Halting the spread of HIV/AIDS is one of the eight Millennium Development Goals - and it is no exaggeration to say that unless the world meets this one, it has little prospect of meeting the others, particularly the overarching target of halving extreme poverty by 2015. That is why the Declaration of Commitment adopted at the United Nations General Assembly Special Session on HIV/AIDS (UNGASS) in June 2001 clearly defines time-bound targets and calls for a fundamental shift in the international community's response to HIV/AIDS. As the UN's global development network, UNDP has responded to that call by making HIV/AIDS one of our six core priorities, working across the world to help governments respond to the multifaceted challenges it imposes.

This year's theme "Live and let Live" is a particular call for the intensification of our efforts to address stigma and discrimination and to generate hope. Stigma manifests itself through our personal interactions, within our families, communities and in the workplace. It is no longer enough to recognize how stigma affects us, we must be creative and innovative to develop and implement strategies that will help individuals, families, and communities to survive this epidemic.

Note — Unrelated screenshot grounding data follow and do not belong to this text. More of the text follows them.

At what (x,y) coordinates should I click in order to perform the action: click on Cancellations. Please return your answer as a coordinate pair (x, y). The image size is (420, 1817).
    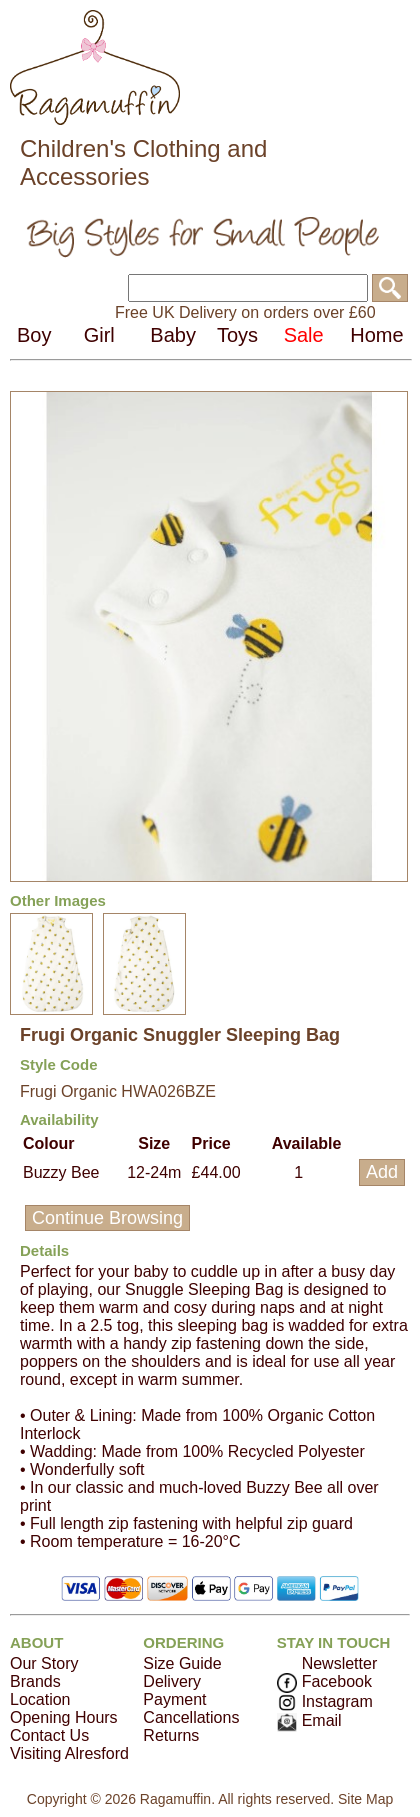     Looking at the image, I should click on (191, 1717).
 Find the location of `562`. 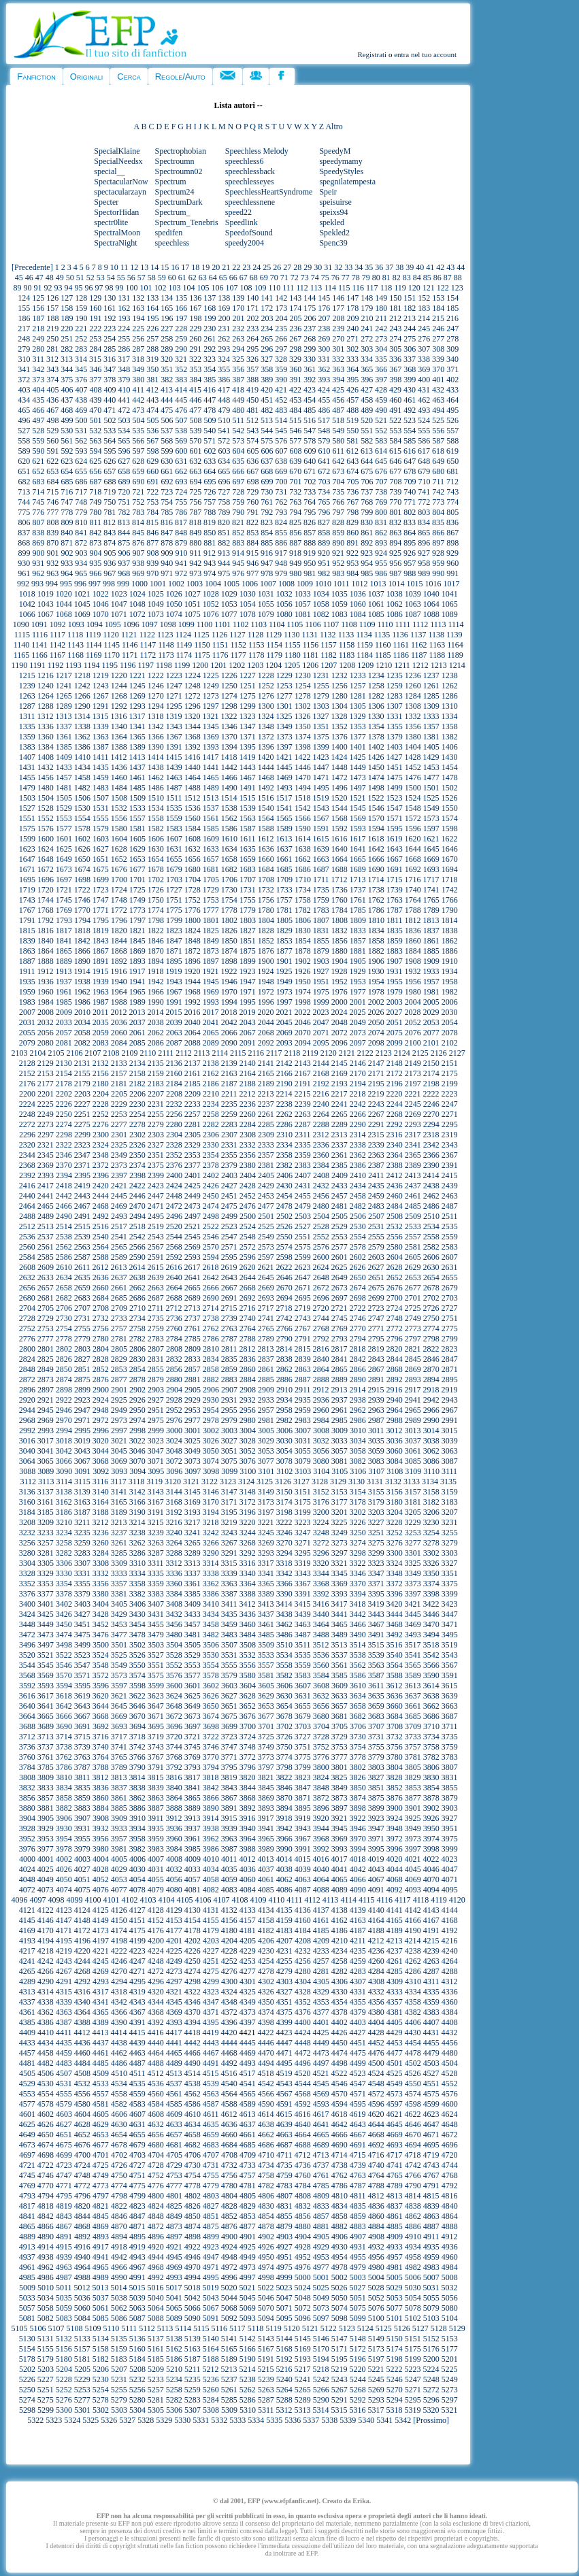 562 is located at coordinates (81, 441).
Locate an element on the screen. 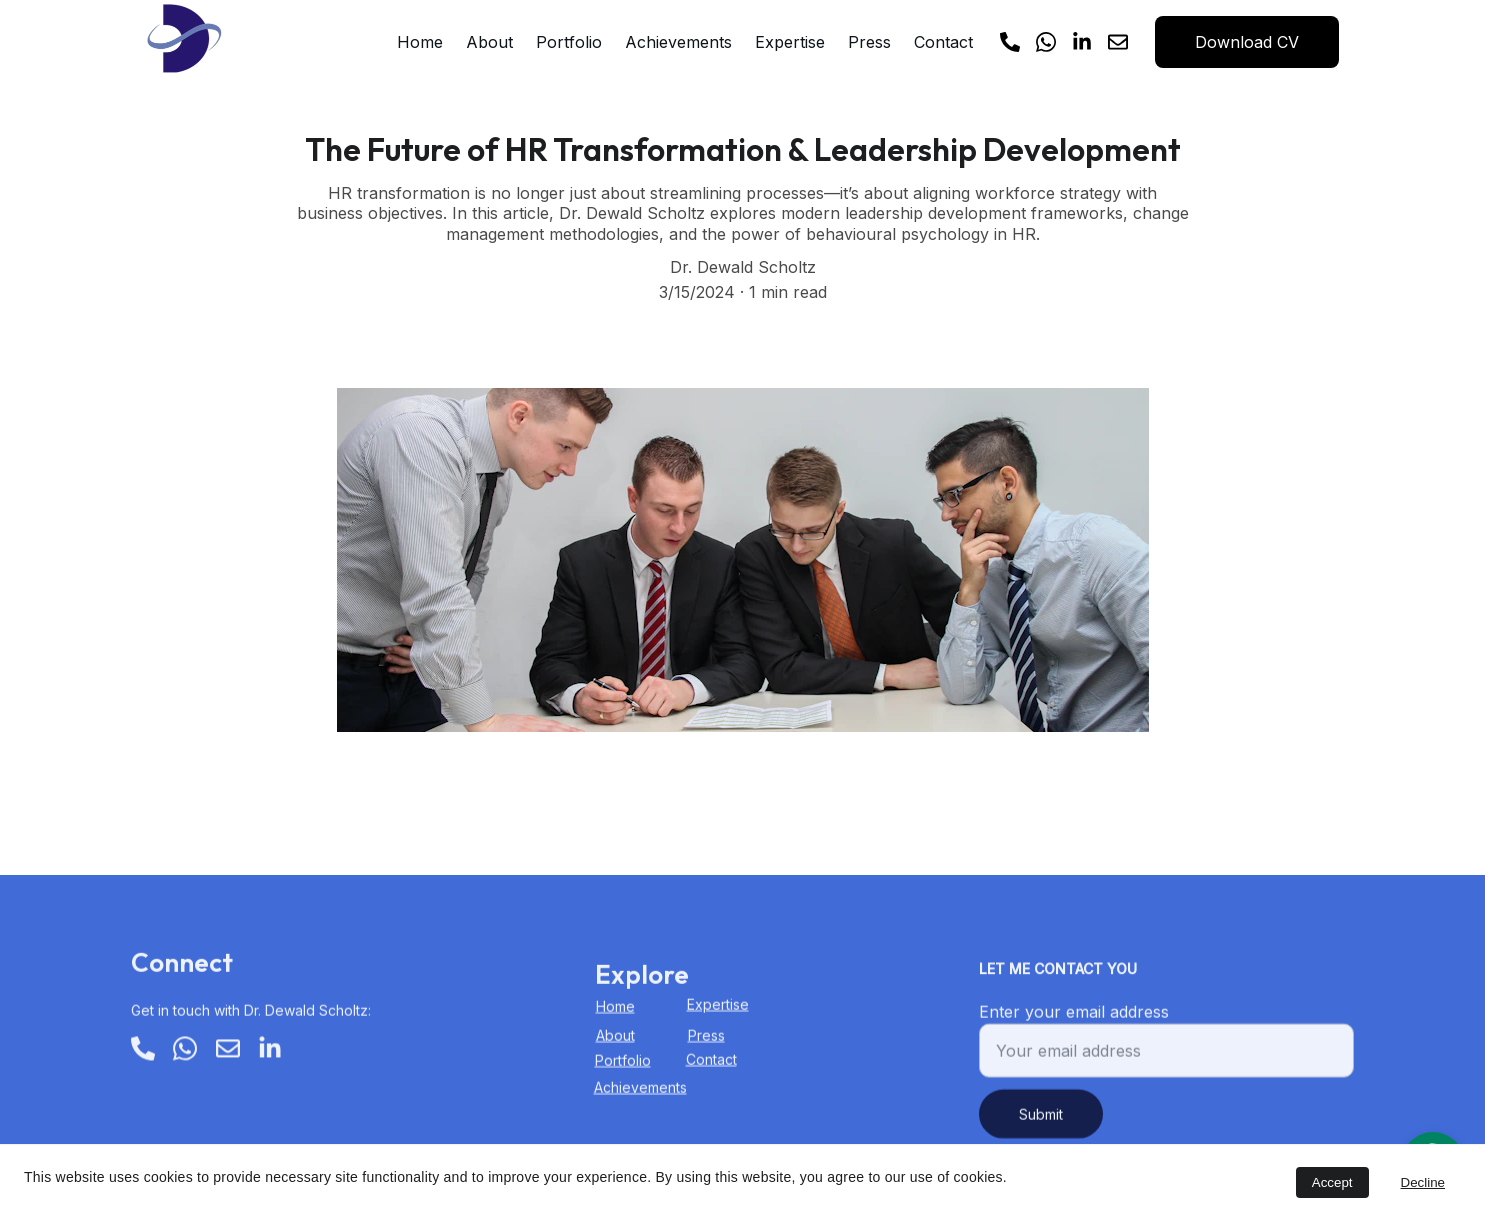  Contact is located at coordinates (943, 42).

UNDP around the world has implemented a comprehensive policy to support our own staff and their families living with HIV/AIDS and we are working intensively to support developing countries to establish legislations and administrative measures to prevent stigma and discrimination. To support selected country offices in achieving our goals, UNDP is also financing the "We Care" initiative, which works in key countries to ensure the protection of the rights of those affected by HIV/AIDS and providing a supportive work environment free from discrimination and stigmatization. Through a combination of personal example, professional commitment and expertise, we are committed to doing everything we can to respond to the decade's most severe epidemic- HIV/AIDS.